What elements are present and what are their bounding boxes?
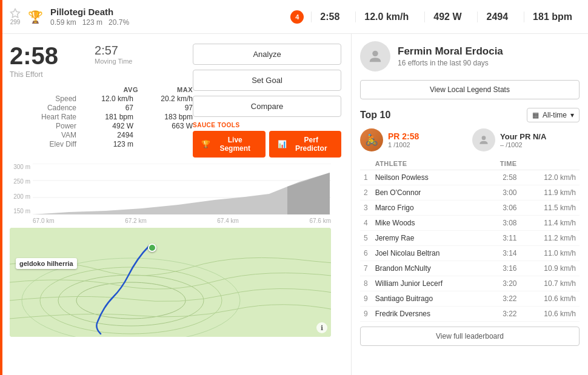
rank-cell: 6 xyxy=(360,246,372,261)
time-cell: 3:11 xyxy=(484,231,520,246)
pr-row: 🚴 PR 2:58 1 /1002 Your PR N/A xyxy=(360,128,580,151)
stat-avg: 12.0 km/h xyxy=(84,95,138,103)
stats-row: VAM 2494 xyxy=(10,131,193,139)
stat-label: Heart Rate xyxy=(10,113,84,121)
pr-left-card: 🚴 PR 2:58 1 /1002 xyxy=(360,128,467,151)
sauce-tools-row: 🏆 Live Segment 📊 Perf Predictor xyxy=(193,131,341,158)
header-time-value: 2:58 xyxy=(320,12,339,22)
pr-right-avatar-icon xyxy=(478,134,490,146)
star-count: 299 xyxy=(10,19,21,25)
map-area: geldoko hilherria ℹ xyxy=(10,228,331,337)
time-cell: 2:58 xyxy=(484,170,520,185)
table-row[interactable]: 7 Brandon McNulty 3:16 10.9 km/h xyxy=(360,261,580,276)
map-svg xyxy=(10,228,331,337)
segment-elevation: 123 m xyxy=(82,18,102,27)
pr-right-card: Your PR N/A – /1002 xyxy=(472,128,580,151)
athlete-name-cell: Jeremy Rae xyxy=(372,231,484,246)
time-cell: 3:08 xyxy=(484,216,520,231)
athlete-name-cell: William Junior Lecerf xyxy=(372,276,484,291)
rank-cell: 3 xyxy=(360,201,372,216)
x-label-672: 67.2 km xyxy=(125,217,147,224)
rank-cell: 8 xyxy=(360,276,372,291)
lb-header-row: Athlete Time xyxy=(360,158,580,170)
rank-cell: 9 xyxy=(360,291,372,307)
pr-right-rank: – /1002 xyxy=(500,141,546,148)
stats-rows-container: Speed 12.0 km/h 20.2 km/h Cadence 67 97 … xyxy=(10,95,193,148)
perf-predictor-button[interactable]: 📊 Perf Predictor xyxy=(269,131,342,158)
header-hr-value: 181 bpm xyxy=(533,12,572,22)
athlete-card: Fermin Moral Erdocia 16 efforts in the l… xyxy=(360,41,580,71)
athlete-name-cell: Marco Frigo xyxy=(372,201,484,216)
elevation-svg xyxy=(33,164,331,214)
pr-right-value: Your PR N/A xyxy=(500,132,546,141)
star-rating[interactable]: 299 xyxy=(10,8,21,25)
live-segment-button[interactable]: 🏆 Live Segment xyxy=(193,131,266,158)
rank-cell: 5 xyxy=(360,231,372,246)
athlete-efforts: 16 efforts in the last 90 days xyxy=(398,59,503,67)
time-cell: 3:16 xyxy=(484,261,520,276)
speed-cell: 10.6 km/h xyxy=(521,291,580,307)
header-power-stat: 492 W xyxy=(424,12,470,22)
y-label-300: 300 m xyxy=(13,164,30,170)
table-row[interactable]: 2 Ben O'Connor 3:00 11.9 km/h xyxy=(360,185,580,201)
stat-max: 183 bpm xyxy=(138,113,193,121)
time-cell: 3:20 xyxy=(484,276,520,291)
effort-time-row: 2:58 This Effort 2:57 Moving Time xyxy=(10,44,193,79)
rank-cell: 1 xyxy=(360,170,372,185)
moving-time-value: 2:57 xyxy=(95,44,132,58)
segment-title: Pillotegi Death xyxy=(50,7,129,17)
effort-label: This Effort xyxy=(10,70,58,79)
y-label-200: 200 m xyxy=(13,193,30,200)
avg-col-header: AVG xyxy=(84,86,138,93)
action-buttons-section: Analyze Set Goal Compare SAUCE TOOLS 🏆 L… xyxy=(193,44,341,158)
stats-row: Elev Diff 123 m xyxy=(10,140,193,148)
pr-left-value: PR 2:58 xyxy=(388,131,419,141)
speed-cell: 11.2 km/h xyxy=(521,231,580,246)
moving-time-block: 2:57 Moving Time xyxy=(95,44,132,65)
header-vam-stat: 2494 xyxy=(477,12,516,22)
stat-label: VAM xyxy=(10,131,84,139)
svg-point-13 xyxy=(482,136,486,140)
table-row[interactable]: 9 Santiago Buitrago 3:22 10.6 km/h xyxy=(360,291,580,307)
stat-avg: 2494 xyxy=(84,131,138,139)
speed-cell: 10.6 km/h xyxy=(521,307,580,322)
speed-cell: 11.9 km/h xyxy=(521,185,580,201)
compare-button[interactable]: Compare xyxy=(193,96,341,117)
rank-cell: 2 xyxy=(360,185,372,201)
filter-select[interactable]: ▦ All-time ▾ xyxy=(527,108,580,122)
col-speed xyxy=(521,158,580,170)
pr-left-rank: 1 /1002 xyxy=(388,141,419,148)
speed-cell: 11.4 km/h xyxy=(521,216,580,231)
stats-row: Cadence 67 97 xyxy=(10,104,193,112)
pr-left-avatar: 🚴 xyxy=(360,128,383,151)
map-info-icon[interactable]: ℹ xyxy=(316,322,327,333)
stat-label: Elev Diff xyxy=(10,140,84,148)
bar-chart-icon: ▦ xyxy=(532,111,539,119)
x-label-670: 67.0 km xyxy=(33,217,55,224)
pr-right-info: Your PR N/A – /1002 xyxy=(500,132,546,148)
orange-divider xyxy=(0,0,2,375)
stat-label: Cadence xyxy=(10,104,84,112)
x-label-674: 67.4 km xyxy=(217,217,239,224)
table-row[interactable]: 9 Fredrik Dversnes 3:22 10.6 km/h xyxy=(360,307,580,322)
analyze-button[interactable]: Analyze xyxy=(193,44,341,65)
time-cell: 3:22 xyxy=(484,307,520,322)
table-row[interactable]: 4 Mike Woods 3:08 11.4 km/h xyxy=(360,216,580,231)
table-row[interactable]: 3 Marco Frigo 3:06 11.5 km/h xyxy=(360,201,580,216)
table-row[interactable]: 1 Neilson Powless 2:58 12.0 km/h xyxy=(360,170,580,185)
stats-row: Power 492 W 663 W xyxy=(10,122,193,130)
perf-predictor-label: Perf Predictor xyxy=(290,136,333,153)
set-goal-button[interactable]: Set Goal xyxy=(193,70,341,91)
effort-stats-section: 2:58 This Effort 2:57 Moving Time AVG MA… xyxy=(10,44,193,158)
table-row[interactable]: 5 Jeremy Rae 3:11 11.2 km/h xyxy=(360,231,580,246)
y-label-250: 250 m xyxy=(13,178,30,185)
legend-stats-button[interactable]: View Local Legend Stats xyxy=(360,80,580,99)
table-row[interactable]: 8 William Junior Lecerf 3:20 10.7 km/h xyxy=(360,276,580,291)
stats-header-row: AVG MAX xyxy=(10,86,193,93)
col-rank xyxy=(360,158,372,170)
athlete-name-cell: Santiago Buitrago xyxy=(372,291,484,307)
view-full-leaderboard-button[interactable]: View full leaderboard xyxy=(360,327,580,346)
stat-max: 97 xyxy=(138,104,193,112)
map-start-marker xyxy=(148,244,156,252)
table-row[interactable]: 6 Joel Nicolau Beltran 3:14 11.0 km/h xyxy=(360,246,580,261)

◆ **About this exercise**
Repeat every entry above word for word, and include no pictures.

◆ **Problem solution**
What elements are present and what are their bounding boxes?
rank-cell: 6 xyxy=(360,246,372,261)
time-cell: 3:11 xyxy=(484,231,520,246)
pr-row: 🚴 PR 2:58 1 /1002 Your PR N/A xyxy=(360,128,580,151)
stat-avg: 12.0 km/h xyxy=(84,95,138,103)
stats-row: VAM 2494 xyxy=(10,131,193,139)
stat-label: Heart Rate xyxy=(10,113,84,121)
pr-left-card: 🚴 PR 2:58 1 /1002 xyxy=(360,128,467,151)
sauce-tools-row: 🏆 Live Segment 📊 Perf Predictor xyxy=(193,131,341,158)
header-time-value: 2:58 xyxy=(320,12,339,22)
pr-right-avatar-icon xyxy=(478,134,490,146)
star-count: 299 xyxy=(10,19,21,25)
map-area: geldoko hilherria ℹ xyxy=(10,228,331,337)
time-cell: 2:58 xyxy=(484,170,520,185)
table-row[interactable]: 7 Brandon McNulty 3:16 10.9 km/h xyxy=(360,261,580,276)
map-svg xyxy=(10,228,331,337)
segment-elevation: 123 m xyxy=(82,18,102,27)
pr-right-card: Your PR N/A – /1002 xyxy=(472,128,580,151)
athlete-name-cell: Jeremy Rae xyxy=(372,231,484,246)
time-cell: 3:08 xyxy=(484,216,520,231)
athlete-name-cell: William Junior Lecerf xyxy=(372,276,484,291)
rank-cell: 3 xyxy=(360,201,372,216)
x-label-672: 67.2 km xyxy=(125,217,147,224)
rank-cell: 8 xyxy=(360,276,372,291)
lb-header-row: Athlete Time xyxy=(360,158,580,170)
rank-cell: 9 xyxy=(360,291,372,307)
pr-right-rank: – /1002 xyxy=(500,141,546,148)
stats-rows-container: Speed 12.0 km/h 20.2 km/h Cadence 67 97 … xyxy=(10,95,193,148)
perf-predictor-button[interactable]: 📊 Perf Predictor xyxy=(269,131,342,158)
header-hr-value: 181 bpm xyxy=(533,12,572,22)
athlete-card: Fermin Moral Erdocia 16 efforts in the l… xyxy=(360,41,580,71)
athlete-name-cell: Marco Frigo xyxy=(372,201,484,216)
elevation-svg xyxy=(33,164,331,214)
pr-right-value: Your PR N/A xyxy=(500,132,546,141)
star-rating[interactable]: 299 xyxy=(10,8,21,25)
live-segment-button[interactable]: 🏆 Live Segment xyxy=(193,131,266,158)
rank-cell: 5 xyxy=(360,231,372,246)
athlete-efforts: 16 efforts in the last 90 days xyxy=(398,59,503,67)
time-cell: 3:16 xyxy=(484,261,520,276)
speed-cell: 10.6 km/h xyxy=(521,291,580,307)
header-power-stat: 492 W xyxy=(424,12,470,22)
y-label-300: 300 m xyxy=(13,164,30,170)
table-row[interactable]: 2 Ben O'Connor 3:00 11.9 km/h xyxy=(360,185,580,201)
stat-max: 183 bpm xyxy=(138,113,193,121)
time-cell: 3:20 xyxy=(484,276,520,291)
effort-time-row: 2:58 This Effort 2:57 Moving Time xyxy=(10,44,193,79)
rank-cell: 1 xyxy=(360,170,372,185)
moving-time-value: 2:57 xyxy=(95,44,132,58)
segment-title: Pillotegi Death xyxy=(50,7,129,17)
effort-label: This Effort xyxy=(10,70,58,79)
y-label-200: 200 m xyxy=(13,193,30,200)
avg-col-header: AVG xyxy=(84,86,138,93)
action-buttons-section: Analyze Set Goal Compare SAUCE TOOLS 🏆 L… xyxy=(193,44,341,158)
stats-row: Elev Diff 123 m xyxy=(10,140,193,148)
pr-left-value: PR 2:58 xyxy=(388,131,419,141)
speed-cell: 11.2 km/h xyxy=(521,231,580,246)
moving-time-block: 2:57 Moving Time xyxy=(95,44,132,65)
header-vam-stat: 2494 xyxy=(477,12,516,22)
stat-label: VAM xyxy=(10,131,84,139)
svg-point-13 xyxy=(482,136,486,140)
table-row[interactable]: 9 Santiago Buitrago 3:22 10.6 km/h xyxy=(360,291,580,307)
stat-avg: 2494 xyxy=(84,131,138,139)
speed-cell: 10.6 km/h xyxy=(521,307,580,322)
speed-cell: 11.9 km/h xyxy=(521,185,580,201)
compare-button[interactable]: Compare xyxy=(193,96,341,117)
rank-cell: 2 xyxy=(360,185,372,201)
filter-select[interactable]: ▦ All-time ▾ xyxy=(527,108,580,122)
col-speed xyxy=(521,158,580,170)
pr-left-rank: 1 /1002 xyxy=(388,141,419,148)
speed-cell: 11.4 km/h xyxy=(521,216,580,231)
stats-row: Cadence 67 97 xyxy=(10,104,193,112)
pr-left-avatar: 🚴 xyxy=(360,128,383,151)
map-info-icon[interactable]: ℹ xyxy=(316,322,327,333)
stat-label: Elev Diff xyxy=(10,140,84,148)
bar-chart-icon: ▦ xyxy=(532,111,539,119)
x-label-670: 67.0 km xyxy=(33,217,55,224)
pr-right-info: Your PR N/A – /1002 xyxy=(500,132,546,148)
orange-divider xyxy=(0,0,2,375)
stat-label: Cadence xyxy=(10,104,84,112)
x-label-674: 67.4 km xyxy=(217,217,239,224)
table-row[interactable]: 9 Fredrik Dversnes 3:22 10.6 km/h xyxy=(360,307,580,322)
analyze-button[interactable]: Analyze xyxy=(193,44,341,65)
time-cell: 3:22 xyxy=(484,307,520,322)
table-row[interactable]: 4 Mike Woods 3:08 11.4 km/h xyxy=(360,216,580,231)
table-row[interactable]: 3 Marco Frigo 3:06 11.5 km/h xyxy=(360,201,580,216)
table-row[interactable]: 1 Neilson Powless 2:58 12.0 km/h xyxy=(360,170,580,185)
stats-row: Power 492 W 663 W xyxy=(10,122,193,130)
perf-predictor-label: Perf Predictor xyxy=(290,136,333,153)
set-goal-button[interactable]: Set Goal xyxy=(193,70,341,91)
effort-stats-section: 2:58 This Effort 2:57 Moving Time AVG MA… xyxy=(10,44,193,158)
table-row[interactable]: 5 Jeremy Rae 3:11 11.2 km/h xyxy=(360,231,580,246)
y-label-250: 250 m xyxy=(13,178,30,185)
legend-stats-button[interactable]: View Local Legend Stats xyxy=(360,80,580,99)
table-row[interactable]: 8 William Junior Lecerf 3:20 10.7 km/h xyxy=(360,276,580,291)
stats-header-row: AVG MAX xyxy=(10,86,193,93)
col-rank xyxy=(360,158,372,170)
athlete-name-cell: Santiago Buitrago xyxy=(372,291,484,307)
view-full-leaderboard-button[interactable]: View full leaderboard xyxy=(360,327,580,346)
stat-max: 97 xyxy=(138,104,193,112)
map-start-marker xyxy=(148,244,156,252)
table-row[interactable]: 6 Joel Nicolau Beltran 3:14 11.0 km/h xyxy=(360,246,580,261)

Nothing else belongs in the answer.